Sculpture by Michelangelo Buonarroti “Victory”. The height of the sculpture is 261 cm, marble. In 1534, having completed work on the allegorical statue of “Victory”, Michelangelo leaves Florence, where he could not feel safe, and permanently relocated to Rome. This last, Roman period of Michelangelo’s creativity proceeds under conditions of a heightened social reaction. The counter-reformation begins its offensive against the traditions of the spiritual culture of the Renaissance.
In many art centers, the mainstream artists have occupied a dominant position. In the atmosphere of growing spiritual loneliness, Michelangelo became close to the religious-philosophical circle, which was grouped around the famous poetess Vittoria Colonna. But just like in the times of Lorenzo Medici, the creative interests of the young Michelangelo went far beyond the narrow circle of court humanists, so now the figurative ideas of the great master turn out to be incomparably wider than the timid religious-reformatory tendencies of his friends.

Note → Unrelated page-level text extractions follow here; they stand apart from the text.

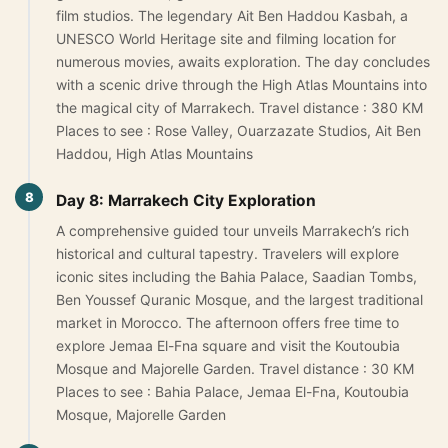
film studios. The legendary Ait Ben Haddou Kasbah, a
UNESCO World Heritage site and filming location for
numerous movies, awaits exploration. The day concludes
with a scenic drive through the High Atlas Mountains into
the magical city of Marrakech. Travel distance : 380 KM
Places to see : Rose Valley, Ouarzazate Studios, Ait Ben
Haddou, High Atlas Mountains
8
Day 8: Marrakech City Exploration
A comprehensive guided tour unveils Marrakech’s rich
historical and cultural tapestry. Travelers will explore
iconic sites including the Bahia Palace, Saadian Tombs,
Ben Youssef Quranic Mosque, and the largest traditional
market in Morocco. The afternoon offers free time to
explore Jemaa El-Fna square and visit the Koutoubia
Mosque and Majorelle Garden. Travel distance : 30 KM
Places to see : Bahia Palace, Jemaa El-Fna, Koutoubia
Mosque, Majorelle Garden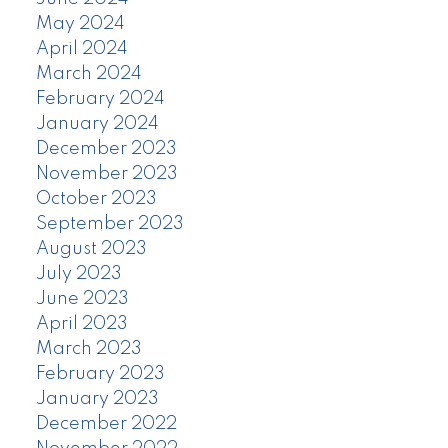
May 2024
April 2024
March 2024
February 2024
January 2024
December 2023
November 2023
October 2023
September 2023
August 2023
July 2023
June 2023
April 2023
March 2023
February 2023
January 2023
December 2022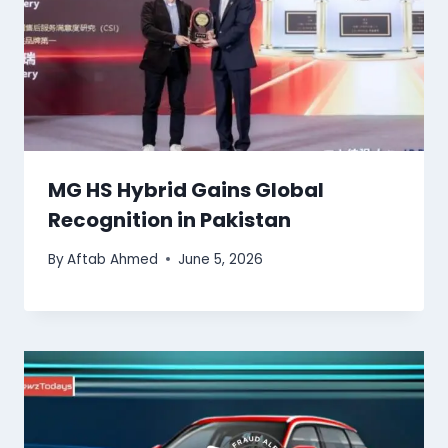
MG HS Hybrid Gains Global
Recognition in Pakistan
By
Aftab Ahmed
June 5, 2026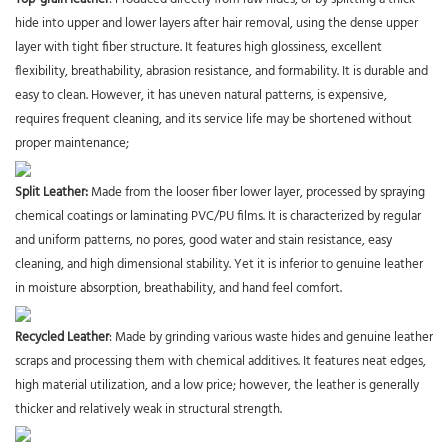
hide into upper and lower layers after hair removal, using the dense upper
layer with tight fiber structure. It features high glossiness, excellent
flexibility, breathability, abrasion resistance, and formability. It is durable and
easy to clean. However, it has uneven natural patterns, is expensive,
requires frequent cleaning, and its service life may be shortened without
proper maintenance;
Split Leather
:
Made from the looser fiber lower layer, processed by spraying
chemical coatings or laminating PVC/PU films. It is characterized by regular
and uniform patterns, no pores, good water and stain resistance, easy
cleaning, and high dimensional stability. Yet it is inferior to genuine leather
in moisture absorption, breathability, and hand feel comfort.
Recycled Leather
: Made by grinding various waste hides and genuine leather
scraps and processing them with chemical additives. It features neat edges,
high material utilization, and a low price; however, the leather is generally
thicker and relatively weak in structural strength.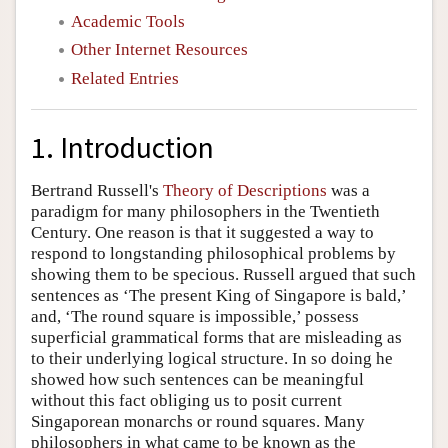
Academic Tools
Other Internet Resources
Related Entries
1. Introduction
Bertrand Russell's
Theory of Descriptions
was a
paradigm for many philosophers in the Twentieth
Century. One reason is that it suggested a way to
respond to longstanding philosophical problems by
showing them to be specious. Russell argued that such
sentences as ‘The present King of Singapore is bald,’
and, ‘The round square is impossible,’ possess
superficial grammatical forms that are misleading as
to their underlying logical structure. In so doing he
showed how such sentences can be meaningful
without this fact obliging us to posit current
Singaporean monarchs or round squares. Many
philosophers in what came to be known as the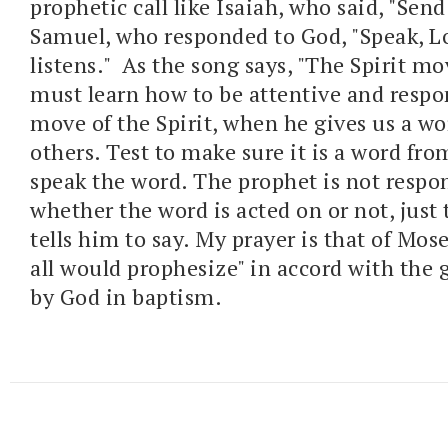
prophetic call like Isaiah, who said, "Send
Samuel, who responded to God, "Speak, Lo
listens." As the song says, "The Spirit mo
must learn how to be attentive and respo
move of the Spirit, when he gives us a wo
others. Test to make sure it is a word fro
speak the word. The prophet is not respon
whether the word is acted on or not, just
tells him to say. My prayer is that of Mos
all would prophesize" in accord with the g
by God in baptism.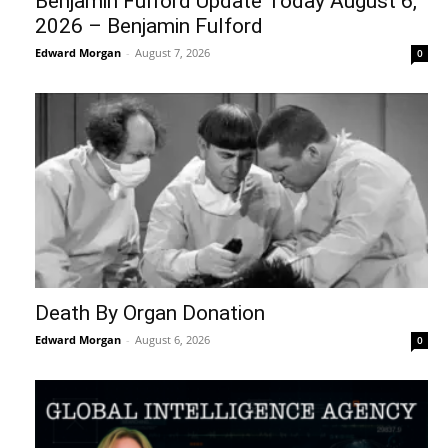
Benjamin Fulford Update Today August 6,
2026 – Benjamin Fulford
Edward Morgan
-
August 7, 2026
0
Death By Organ Donation
Edward Morgan
-
August 6, 2026
0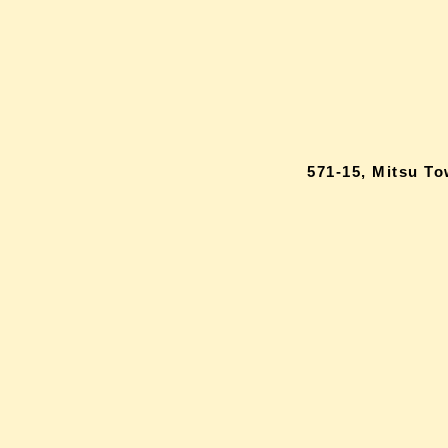
571-15, Mitsu T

Historical reality put forward new challenges for art, and the artistic ideal of Michelangelo is undergoing changes. But if his characters have largely lost the integrity of nature and the effectiveness of nature, then they still fully retained their ethical height. The fact that the worldview of Michelangelo was formed at its core in the period of the rise of the Renaissance culture determined the main feature of his relationship to the world: man for him always remained the highest value.
This is the fundamental difference between Michelangelo and the artists of the Manist camp, whose art testifies to the loss of faith in man and a nihilistic attitude to ethical values.